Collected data
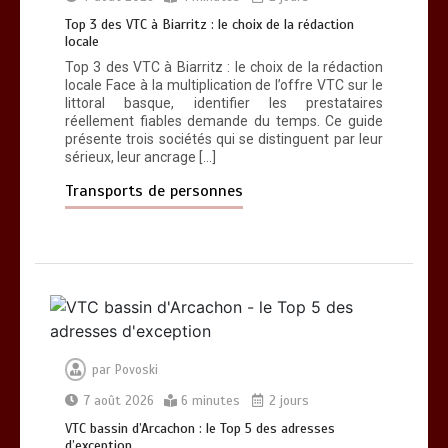
Top 3 des VTC à Biarritz : le choix de la rédaction
locale
Top 3 des VTC à Biarritz : le choix de la rédaction
locale Face à la multiplication de l’offre VTC sur le
littoral basque, identifier les prestataires
réellement fiables demande du temps. Ce guide
présente trois sociétés qui se distinguent par leur
sérieux, leur ancrage […]
Transports de personnes
par
Povoski
7 août 2026
6 minutes
2 jours
VTC bassin d’Arcachon : le Top 5 des adresses
d’exception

DESCRIPTION OF THE TASK: Repeat, word for word, every line from the line that contains "réellement fiables demande du temps. Ce guide" to the end of the entries; include both of those lines and no others.

YOUR RESPONSE:
réellement fiables demande du temps. Ce guide
présente trois sociétés qui se distinguent par leur
sérieux, leur ancrage […]
Transports de personnes
par
Povoski
7 août 2026
6 minutes
2 jours
VTC bassin d’Arcachon : le Top 5 des adresses
d’exception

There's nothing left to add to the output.